She had a clear goal in mind to pursue MBBS in Goa. However, there was a completely different plan set for Dr Maria Carina Cordeiro from Miramar. She missed a seat by just a mark and her father Cajetan convinced her that he would take her to such a path with her knowledge of science that MBBS would seem like nothing. He surely did. Overcoming different hurdles on her way, Dr Maria has achieved a breakthrough in research of medicinal plants that are anticancer and anti diabetic.
Photo by Siddesh Mayenkar
After completing Bachelors in Science in Biotechnology from Dhempe College, Goa with 80 percent, I was at a crossroad as there was no Masters in Science in general or medical biotech available in Goa University. I had to leave the state to study further,” says Dr Maria Carina sitting next to her father Cajetan.
“I first completed my masters in Bangalore. I was awarded PhD in Biotechnology by Karnataka University, Dharwad and I did my research on ‘Phytochemical and Pharmacological Investigation on Bridelia restusa Spreng’ - a medicinal plant, under the able guidance of Prof (Dr) B B Kaliwal, chairman of the department. I broke records of scoring the highest marks of 92 percent in not just my course work but also compared to all other departments in the university for the year. My father has been a constant support to guide me through my research,” said Dr Maria.
Maria is the only student to have done extensive research in Karnataka University on the crude extract of a plant which exhibited anticancer, anti diabetic, antioxidant and many more medicinal properties despite the absence of adequate infrastructure needed during her research.
“I had to go to University of Animal Husbandry and Veterinary Science at Hebbal, Bangalore, for animal model testing and also detected p53 protein using antibodies that normally is very expensive in a sophisticated international laboratory in Bangalore. In such a situation, most PhD scholars tend to abandon the research midway; I was determined to go ahead,” she said.
In her study, she has analysed the phytoconstituents such as flavonoides and terpenoids found to be responsible for suppression of cancer. Such a research on medicinal plants is a first of its kind in the university and very useful in the discovery of bio-pharmaceutical drugs. She intends to set up Research and Development for the discovery of therapeutics in treatment of diseases. She has also published three papers in international journals.

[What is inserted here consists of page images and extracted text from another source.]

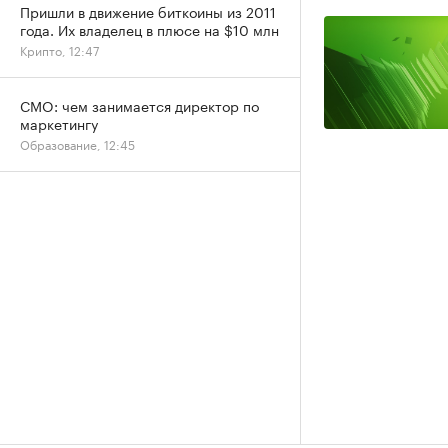
Пришли в движение биткоины из 2011
года. Их владелец в плюсе на $10 млн
Крипто, 12:47
CMO: чем занимается директор по
маркетингу
Образование, 12:45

Dr Maria’s next challenge is to isolate the respective compounds that could be made available as commercial drugs as in the market like vincristine and vinblastin obtained from the plant Vinca rosea.
“The steps involved in obtaining bio-pharmaceuticals from medicinal plant involve procuring the potential plant material followed by drying, powdering and extraction using different solvents. The extract obtained is dried and subjected to purification using chromatographic techniques to obtain different fractions along with isolated components. Individual fractions or isolated compounds are used for biological testing on animal or cell models to identify the one with the best potential. The characterisation of the compound via spectroscopy to identify the structure by comparing with existing database, if a novel compound is obtained it can be then patented.”

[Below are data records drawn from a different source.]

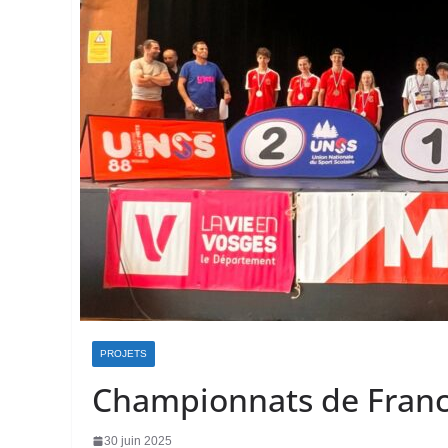
PROJETS
Championnats de France
30 juin 2025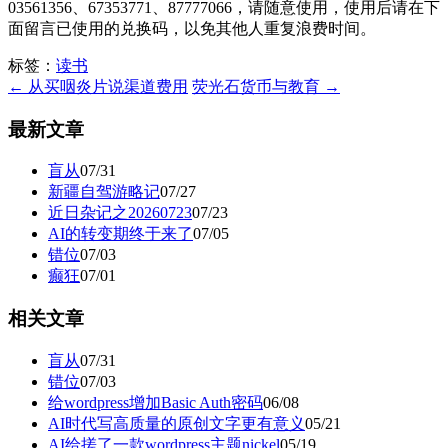
03561356、67353771、87777066，请随意使用，使用后请在下
面留言已使用的兑换码，以免其他人重复浪费时间。
标签：
读书
← 从买咽炎片说渠道费用
荧光石货币与教育 →
最新文章
盲从
07/31
新疆自驾游略记
07/27
近日杂记之20260723
07/23
AI的转变期终于来了
07/05
错位
07/03
癫狂
07/01
相关文章
盲从
07/31
错位
07/03
给wordpress增加Basic Auth密码
06/08
AI时代写高质量的原创文字更有意义
05/21
AI给搓了一款wordpress主题nickel
05/19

Dr Maria has worked on crude extract to detect the pharmacological aspects of the bark of Bridelia retusa but intends to continue with further research in isolation and characterising the compounds that could have potentials of future drugs.
Cajetan Corderio, a builder and developer by profession recently got interested in science. “As my daughters were studying, I started reading researches on the newspapers. Most have a short report that states the name of the research papers, and then I used to ask my daughters to search the papers online for me to read it in depth. Gradually, I started putting all the information to practical use and the interest of medicinal plants was due to Maria’s research,” confesses Cajetan.
“Goa is blessed with enormous resources in terms of biodiversity especially in the Western Ghats wherein trees like Mappia foetida or Nothapodytes nimmoniana locally known as Amrut or Narkhya and Gymnema sylvestre locally known as Madhunasini are in abundance. The chemotherapeutic usage of the shrub of Nothapodytes nimmoniana has been reported in producing camptothecin, a potent cytotoxic compound that inhibits DNA topo-isomerases, thus inhibiting DNA replication and killing cancer cells. A kilo of camptothecin is sold in international market for crores that requires one thousand kilo of the shrub,” claims Cajetan.
Cajetan has a keen interest in acquiring land for the purpose of growing medicinal trees and has plans to have a possible tie up with Forestry College, Sirsi in order to germinise the seedlings of the medicinal plants. About a year back without charging any money, he provided 10,000 seeds of Nothapodytes nimmoniana from the Western Ghats to the principle scientist, Dr Vasant Kumar of Indian Institute of Horticulture, Bangalore. He feels that Goan biotechnologists should utilise medicinal plants for the production of bio-pharmaceuticals which are cheaper than allopathic drugs.
“The Goa Government should encourage Goans scholars with masters and doctorates in biotechnology to take up R&D and promote bio-pharmaceutical medicine,” concludes Cajetan.